■ DATASET ENTRIES
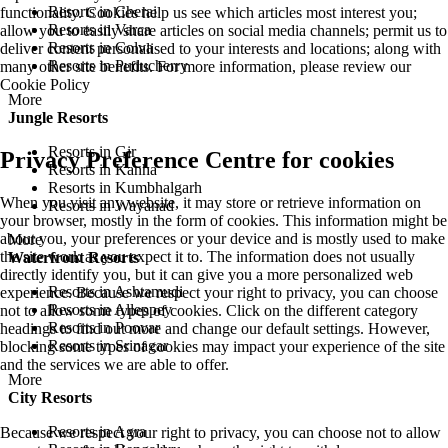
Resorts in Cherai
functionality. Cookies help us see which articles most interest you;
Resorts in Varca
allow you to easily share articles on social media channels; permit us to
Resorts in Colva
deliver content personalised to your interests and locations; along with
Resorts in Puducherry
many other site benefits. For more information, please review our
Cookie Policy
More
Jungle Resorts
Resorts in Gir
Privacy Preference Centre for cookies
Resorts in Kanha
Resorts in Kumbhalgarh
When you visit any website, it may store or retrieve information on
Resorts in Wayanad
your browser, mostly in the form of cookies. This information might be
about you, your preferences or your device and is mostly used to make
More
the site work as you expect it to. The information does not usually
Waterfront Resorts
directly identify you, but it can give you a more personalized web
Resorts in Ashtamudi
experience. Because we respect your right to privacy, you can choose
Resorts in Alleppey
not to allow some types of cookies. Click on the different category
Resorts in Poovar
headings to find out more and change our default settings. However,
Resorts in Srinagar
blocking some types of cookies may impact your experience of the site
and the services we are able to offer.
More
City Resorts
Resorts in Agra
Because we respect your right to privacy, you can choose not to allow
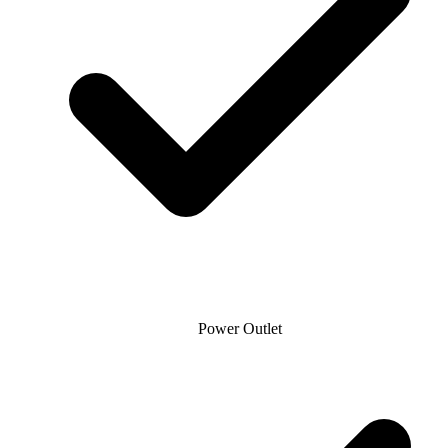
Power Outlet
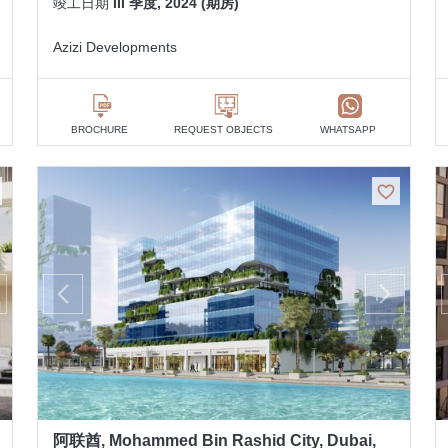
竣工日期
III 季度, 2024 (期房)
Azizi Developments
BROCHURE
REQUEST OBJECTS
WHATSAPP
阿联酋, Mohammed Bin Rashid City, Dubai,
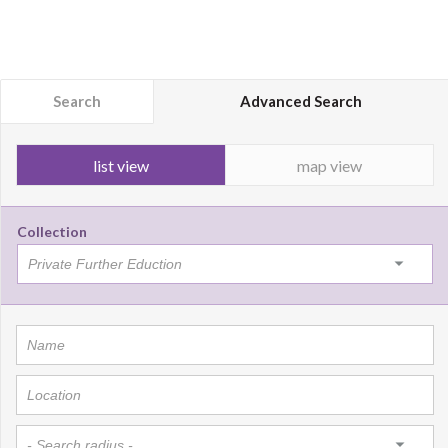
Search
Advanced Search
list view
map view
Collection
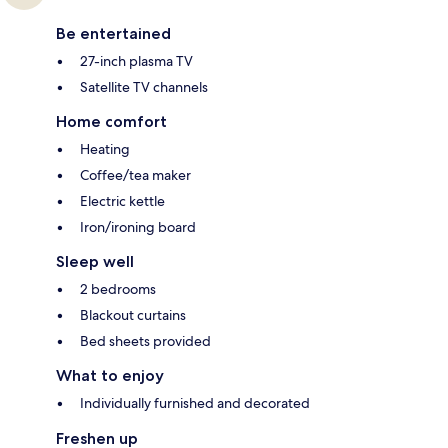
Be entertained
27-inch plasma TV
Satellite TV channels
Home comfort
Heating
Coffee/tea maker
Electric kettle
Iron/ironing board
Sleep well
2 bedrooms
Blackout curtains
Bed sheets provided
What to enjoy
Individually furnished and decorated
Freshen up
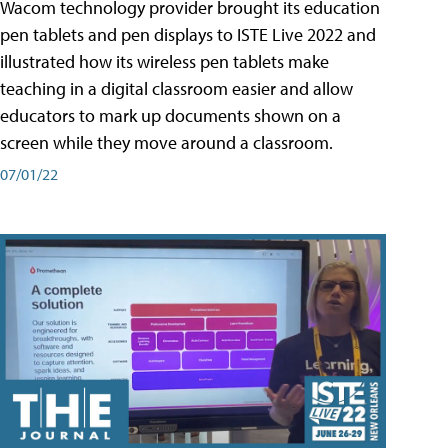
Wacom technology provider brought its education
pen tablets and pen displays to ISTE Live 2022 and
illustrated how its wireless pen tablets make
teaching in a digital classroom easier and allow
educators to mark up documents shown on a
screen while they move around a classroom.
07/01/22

■ WORK REQUEST
Scan the material above. Return every line containing the string "some".

■ EXERCISE RESULT
not to allow some types of cookies. Click on the different category
blocking some types of cookies may impact your experience of the site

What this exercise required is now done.